Overcoming the Wild West of Web3


Governments around the world are exploring how best to regulate blockchain technology in order to ensure national security. In particular, they are looking at ways to prevent cryptocurrencies from being used for criminal purposes. While it is important to have clear regulations in place, it is also crucial that these regulations do not stifle innovation or limit the benefits that blockchain can bring to society.

Crypto and Crime: A short history

The association between cryptocurrencies and financial crime dates back to early 2011 when the dark web marketplace called the Silk Road was founded. The marketplace was used to purchase and sell black market services and products like illegal drugs and computer hacking services.

All transactions on the marketplace were conducted in cryptocurrencies, mainly bitcoin, which was trading between $1-30 in 2011. The Silk Road was shut down in 2013 by the FBI. However, the image of cryptocurrencies and Bitcoin was forever tainted by its association with the illegal marketplace.

Now, at the height of the popularity of Bitcoin and other cryptocurrencies, the world is becoming increasingly aware of the innovations brought by its underlying technology, the blockchain. However, with governments and regulations lagging behind, there is a growing concern of bad actors getting consistently creative with new ways to conduct illegal activities and financial crime with crypto.

How big is the fraud problem today?

Financial Fraud is defined as the intentional act of deception involving monetary transactions for the purpose of personal gain. According to Jeremy Sheridan, the Senior VP of Prime Trust, in a periodical by the P3 Network, “The pandemic fraud that has occurred in this country [the United States of America] the past two years alone has eclipsed 100 billion dollars.”

Blockchain can be used as a tool to facilitate these illicit transactions, but fraud in the web3 space and crypto transactions remains a pale comparison to the overall magnitude and volumes of fraud and financial crime using traditional means of exchange.

Data from CipherTrace shows that the total amount of hacks, thefts, fraud, and misappropriation totaled $1.9 billion in 2020. Meanwhile crypto-based crime totaled about $14 billion dollars worth of transactions in 2021. Chainalysis reported this activity represented just 0.15% of all crypto transaction volume over the 12-month period.

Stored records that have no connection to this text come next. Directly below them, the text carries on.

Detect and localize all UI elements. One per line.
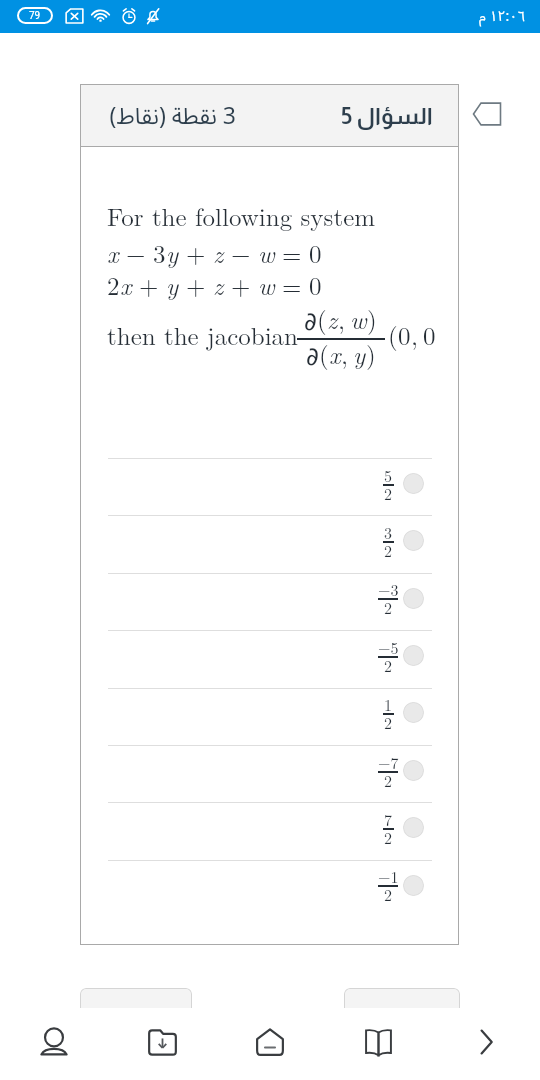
staticText: w	[258, 267, 275, 302]
staticText: +	[139, 267, 159, 302]
button[interactable]: Previous page	[80, 988, 192, 1018]
staticText: +	[186, 235, 206, 270]
staticText: (	[388, 317, 398, 352]
staticText: 3 نقطة (نقاط)	[109, 92, 236, 141]
button[interactable]: Home	[216, 1008, 324, 1076]
staticText: 2	[384, 482, 393, 505]
staticText: 0	[309, 235, 322, 270]
staticText: then the jacobian	[107, 317, 299, 352]
staticText: 3	[384, 521, 393, 544]
staticText: z	[213, 267, 224, 302]
button[interactable]	[108, 746, 432, 803]
button[interactable]: Flag question	[472, 101, 502, 127]
staticText: ١٢:٠٦ م	[479, 2, 526, 32]
staticText: x	[120, 267, 132, 302]
staticText: x	[107, 235, 119, 270]
staticText: )	[367, 301, 377, 336]
staticText: 2	[384, 539, 393, 562]
staticText: =	[282, 267, 302, 302]
button[interactable]: Bookmarks	[324, 1008, 432, 1076]
staticText: 7	[384, 808, 393, 831]
staticText: x	[329, 336, 341, 371]
staticText: For the following system	[107, 198, 376, 233]
staticText: y	[166, 235, 179, 270]
staticText: 2	[384, 769, 393, 792]
staticText: 3	[153, 235, 166, 270]
staticText: +	[186, 267, 206, 302]
staticText: ∂	[306, 342, 319, 371]
staticText: 5	[384, 464, 393, 487]
staticText: −	[126, 235, 146, 270]
staticText: ,	[411, 317, 418, 352]
button[interactable]	[108, 803, 432, 860]
staticText: =	[282, 235, 302, 270]
staticText: −3	[378, 578, 399, 601]
button[interactable]	[108, 631, 432, 688]
staticText: )	[366, 336, 376, 371]
staticText: −5	[378, 636, 399, 659]
staticText: z	[327, 301, 338, 336]
button[interactable]	[108, 459, 432, 516]
button[interactable]	[108, 861, 432, 918]
staticText: 0	[309, 267, 322, 302]
staticText: (	[317, 301, 327, 336]
staticText: −1	[378, 865, 399, 888]
button[interactable]: Account	[0, 1008, 108, 1076]
staticText: ∂	[304, 307, 317, 336]
staticText: ,	[338, 301, 345, 336]
staticText: 2	[384, 711, 393, 734]
button[interactable]: Forward	[432, 1008, 540, 1076]
staticText: −	[231, 235, 251, 270]
staticText: 1	[384, 693, 393, 716]
button[interactable]: Next page	[344, 988, 460, 1018]
staticText: 2	[384, 596, 393, 619]
button[interactable]: Downloads	[108, 1008, 216, 1076]
staticText: 2	[384, 654, 393, 677]
staticText: w	[258, 235, 275, 270]
button[interactable]	[108, 574, 432, 631]
staticText: 2	[107, 267, 120, 302]
staticText: 2	[384, 826, 393, 849]
staticText: ,	[341, 336, 348, 371]
button[interactable]	[108, 516, 432, 573]
staticText: +	[231, 267, 251, 302]
button[interactable]	[108, 689, 432, 746]
staticText: z	[213, 235, 224, 270]
staticText: 0	[398, 317, 411, 352]
staticText: 79	[29, 10, 41, 22]
staticText: 0	[423, 317, 436, 352]
staticText: (	[319, 336, 329, 371]
staticText: y	[166, 267, 179, 302]
staticText: y	[353, 336, 366, 371]
staticText: w	[350, 301, 367, 336]
staticText: السؤال 5	[342, 103, 433, 129]
staticText: 2	[384, 883, 393, 906]
staticText: −7	[378, 751, 399, 774]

“With the growth of legitimate cryptocurrency usage far outpacing the growth of criminal usage, illicit activity’s share of cryptocurrency transaction volume has never been lower,” Chainalysis said.

While illegal activities involving blockchain and crypto are fewer compared to  fiat crime, one cannot deny that the technology is being utilized by bad actors.

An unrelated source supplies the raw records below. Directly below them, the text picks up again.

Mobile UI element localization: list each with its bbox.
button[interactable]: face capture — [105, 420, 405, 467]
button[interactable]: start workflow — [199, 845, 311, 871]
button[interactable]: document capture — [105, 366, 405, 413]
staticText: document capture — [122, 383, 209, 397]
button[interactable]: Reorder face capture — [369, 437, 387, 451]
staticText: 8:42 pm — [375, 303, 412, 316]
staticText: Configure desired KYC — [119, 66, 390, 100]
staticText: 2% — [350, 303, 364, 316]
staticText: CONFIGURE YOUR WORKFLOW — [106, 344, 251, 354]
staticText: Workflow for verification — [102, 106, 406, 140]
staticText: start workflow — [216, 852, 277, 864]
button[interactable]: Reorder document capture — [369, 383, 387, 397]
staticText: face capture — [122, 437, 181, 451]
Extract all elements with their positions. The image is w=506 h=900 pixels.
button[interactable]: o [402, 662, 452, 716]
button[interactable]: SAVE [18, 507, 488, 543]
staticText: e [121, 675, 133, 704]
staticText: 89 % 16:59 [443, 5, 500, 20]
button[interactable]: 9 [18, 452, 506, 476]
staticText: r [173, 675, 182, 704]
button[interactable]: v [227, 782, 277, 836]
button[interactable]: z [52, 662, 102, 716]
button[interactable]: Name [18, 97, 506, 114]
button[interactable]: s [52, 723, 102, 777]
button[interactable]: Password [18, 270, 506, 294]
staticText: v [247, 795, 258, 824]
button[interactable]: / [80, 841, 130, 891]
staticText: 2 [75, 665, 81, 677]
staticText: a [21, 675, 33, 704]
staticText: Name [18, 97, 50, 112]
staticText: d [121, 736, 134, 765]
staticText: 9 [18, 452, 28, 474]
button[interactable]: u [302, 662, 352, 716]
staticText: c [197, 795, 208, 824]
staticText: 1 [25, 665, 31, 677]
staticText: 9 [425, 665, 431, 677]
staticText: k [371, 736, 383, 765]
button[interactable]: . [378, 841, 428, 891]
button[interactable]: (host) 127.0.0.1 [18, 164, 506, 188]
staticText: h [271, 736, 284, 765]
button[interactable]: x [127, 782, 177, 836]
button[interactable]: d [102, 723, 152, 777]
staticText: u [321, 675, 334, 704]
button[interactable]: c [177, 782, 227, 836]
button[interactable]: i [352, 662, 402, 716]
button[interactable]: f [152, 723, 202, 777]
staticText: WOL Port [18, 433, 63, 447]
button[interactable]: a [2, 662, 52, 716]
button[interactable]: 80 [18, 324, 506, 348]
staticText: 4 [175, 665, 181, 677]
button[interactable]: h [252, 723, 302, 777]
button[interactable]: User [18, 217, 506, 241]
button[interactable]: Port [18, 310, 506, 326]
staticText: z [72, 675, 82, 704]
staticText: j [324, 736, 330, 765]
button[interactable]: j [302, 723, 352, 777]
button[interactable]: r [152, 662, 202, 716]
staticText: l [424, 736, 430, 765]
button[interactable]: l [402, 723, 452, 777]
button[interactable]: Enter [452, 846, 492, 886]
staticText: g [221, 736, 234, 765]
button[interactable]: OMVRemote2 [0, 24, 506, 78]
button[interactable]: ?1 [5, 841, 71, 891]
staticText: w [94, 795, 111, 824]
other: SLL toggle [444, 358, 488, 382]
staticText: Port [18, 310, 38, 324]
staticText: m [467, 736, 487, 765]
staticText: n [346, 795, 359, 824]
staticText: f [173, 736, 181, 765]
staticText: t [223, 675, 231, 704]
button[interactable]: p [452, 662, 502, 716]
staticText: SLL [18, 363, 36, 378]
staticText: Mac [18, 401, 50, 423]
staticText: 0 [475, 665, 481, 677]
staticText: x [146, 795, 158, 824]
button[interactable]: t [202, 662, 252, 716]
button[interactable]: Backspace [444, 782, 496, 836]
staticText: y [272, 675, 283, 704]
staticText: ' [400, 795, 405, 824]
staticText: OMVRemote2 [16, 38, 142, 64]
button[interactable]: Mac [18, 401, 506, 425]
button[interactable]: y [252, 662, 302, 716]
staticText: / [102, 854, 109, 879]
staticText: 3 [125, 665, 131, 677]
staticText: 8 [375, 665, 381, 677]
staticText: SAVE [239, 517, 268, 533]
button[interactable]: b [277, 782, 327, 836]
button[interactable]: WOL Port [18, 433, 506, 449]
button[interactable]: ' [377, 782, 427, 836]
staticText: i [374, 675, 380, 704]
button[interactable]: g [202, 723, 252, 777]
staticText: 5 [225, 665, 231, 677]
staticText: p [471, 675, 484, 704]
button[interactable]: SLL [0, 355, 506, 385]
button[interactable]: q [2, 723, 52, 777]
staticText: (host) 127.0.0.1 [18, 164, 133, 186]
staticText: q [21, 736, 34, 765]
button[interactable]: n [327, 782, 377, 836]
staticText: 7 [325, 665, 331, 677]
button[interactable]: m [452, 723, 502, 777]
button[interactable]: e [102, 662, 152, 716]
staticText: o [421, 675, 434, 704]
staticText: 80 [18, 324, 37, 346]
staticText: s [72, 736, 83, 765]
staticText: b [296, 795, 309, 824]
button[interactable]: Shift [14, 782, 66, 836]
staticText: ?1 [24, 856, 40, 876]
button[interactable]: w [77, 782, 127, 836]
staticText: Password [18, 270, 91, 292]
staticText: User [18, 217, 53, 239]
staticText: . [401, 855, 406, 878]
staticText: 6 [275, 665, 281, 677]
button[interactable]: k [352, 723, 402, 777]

The Need for Regulation in the Blockchain Space

Government involvement may increase investor-protection and mitigate money laundering and tax evasion crimes. However, hesitance amongst advocates in the blockchain space often centers around how regulation will impact innovation or growth.

Ultimately, the most optimal outcome will be a balance between keeping users safe and encouraging innovation in the web3 space.

Organizations like the P3 Network aid governments and private companies address issues and concerns when it comes to implementing and regulating blockchain solutions.

P3 brings together a consortium of financial institutions, government entities, and key opinion leaders in the web3 space. Well positioned to build stable grids, currencies, and legal frameworks globally, P3 Network also keeps a close eye on finding solutions that encompass financial risk and the mitigation of illicit financing, money laundering, and other crypto-focused crime.